Blitzo rolls up his sleeve, hoisting his flintlock pistol at the same time. He then marches in through the window, smashing the glass instantly.

"Don't listen-"

Misjudging where the floor is in relation to the window, Blitzo face-plants onto the floor, multiple glass shards sticking out of him. Moxxie and Antauri enters through the door to the side, Millie peeking in. Antauri laughs hysterically.

"Lyle Lipton, it is our-"

Moxxie glances at Blitzo before looking back at Lyle.

"...humble opinion that you should continue the process to commit die." Moxxie finishes his sentence.

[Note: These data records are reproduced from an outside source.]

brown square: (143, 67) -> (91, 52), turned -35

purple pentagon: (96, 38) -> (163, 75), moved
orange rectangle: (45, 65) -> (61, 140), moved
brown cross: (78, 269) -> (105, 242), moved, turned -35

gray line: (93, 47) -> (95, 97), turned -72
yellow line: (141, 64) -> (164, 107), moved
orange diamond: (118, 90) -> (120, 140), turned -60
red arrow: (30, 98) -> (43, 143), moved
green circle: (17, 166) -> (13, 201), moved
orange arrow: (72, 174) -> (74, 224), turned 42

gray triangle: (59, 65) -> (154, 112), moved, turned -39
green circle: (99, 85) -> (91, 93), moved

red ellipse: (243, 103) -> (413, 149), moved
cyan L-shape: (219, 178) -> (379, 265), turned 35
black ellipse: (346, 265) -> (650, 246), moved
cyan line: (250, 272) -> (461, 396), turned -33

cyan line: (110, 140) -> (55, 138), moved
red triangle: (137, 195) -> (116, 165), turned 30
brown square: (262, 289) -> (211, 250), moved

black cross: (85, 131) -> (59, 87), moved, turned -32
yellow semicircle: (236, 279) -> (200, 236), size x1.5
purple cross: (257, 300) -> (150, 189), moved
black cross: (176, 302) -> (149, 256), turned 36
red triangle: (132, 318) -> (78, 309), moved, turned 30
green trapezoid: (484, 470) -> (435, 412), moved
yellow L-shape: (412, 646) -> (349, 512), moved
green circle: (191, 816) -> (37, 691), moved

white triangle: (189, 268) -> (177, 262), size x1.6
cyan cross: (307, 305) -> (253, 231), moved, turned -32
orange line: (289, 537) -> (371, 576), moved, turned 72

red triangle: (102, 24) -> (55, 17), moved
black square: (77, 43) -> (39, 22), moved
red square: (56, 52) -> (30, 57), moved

"I mean, what do you expect to do with all this money now you're old...and gross?" Millie asks in disgust.

"And stink." Antauri adds, stop laughing.

The Cherubs noticed the white hellhound next to the imps.

"You must be Antauri?" Cletus inquires.

"So, what if I am?" Antauri questions back with a glare.

"As you can see, we're Cherubs. I'm Cletus." Cletus introduces himself. "This is Collin."

"Hello, sir." Collin greets him, but Antauri kept his guard.

"And this is Keenie." Cletus said, but turned towards her. "Um, Keenie, are you alright?"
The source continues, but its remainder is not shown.